Prep Time and Cook Time: 25-30 minutes
1.5 pounds of ground pork (I used 80 percent lean because that was on sale)
1 small head of green cabbage or half of a big head, sliced
1 large red onion, sliced
Extra virgin olive oil
Ancho chili powder
Directions: Add a touch of olive oil to a wok or large skillet over medium heat to get things started. Add ground pork and stir frequently until it browns and is fully cooked. While browning, add a heavy dusting of cayenne pepper for serious heat, add a good dusting of ancho chili powder for mild heat and sweet, add a good dusting of Jamaican Allspice for sweet, and a good dusting of salt and garlic powder for taste. The simple ground pork is gone now and what you have left is pork sausage. Remove it to a bowl and set aside while you continue cooking. Add a little more olive oil to wok. Add onion and let it cook until it begins to soften and brown, stirring occasionally. Stir the cabbage in with the onion and add a splash of water. Cover and let it cook for about 10 minutes, stirring occasionally. Add the pork sausage back in with the cabbage and onions. Add a good dusting of paprika and caraway seeds. Stir well and transfer to plates. Enjoy!

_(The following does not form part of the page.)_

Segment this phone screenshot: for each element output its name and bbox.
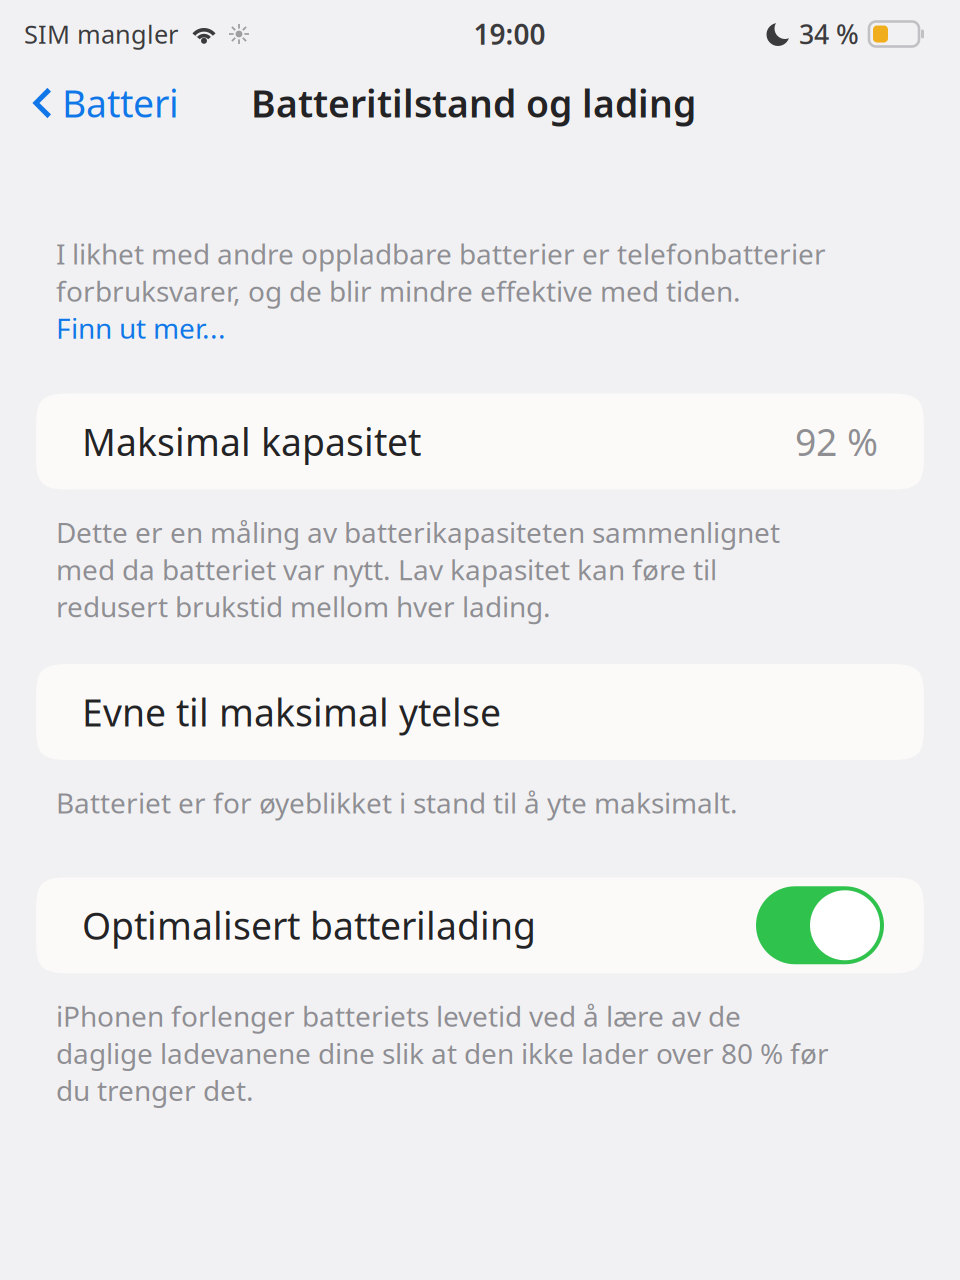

Notes: Instead of stirring the caraway seeds in with everything while cooking, you might want to wait until it is on the plate and then scatter a few caraway seeds on only a portion of the dish. Caraway seeds add a distinctive flavor and I did not like my first taste. By the end of my first plate, however, I thought the caraway seeds were interesting and I kind of liked it. My wife won’t eat anything with caraway seeds, so I got a chance to keep eating and by my second and third plates, I liked it a lot. Knowing that my wife won’ eat it if I add caraway seeds saddens me a bit, but I am very likely to make this meal exactly the same way again now that I have developed a taste for the caraway seeds.
My Pork Sausage with Cabbage and Red Onion is an adaptation of Everyday Paleo Sarah Fragoso’s Sausage N’ Cabbage “Noodles” with Fried Apples, only I did not get around to frying any apples.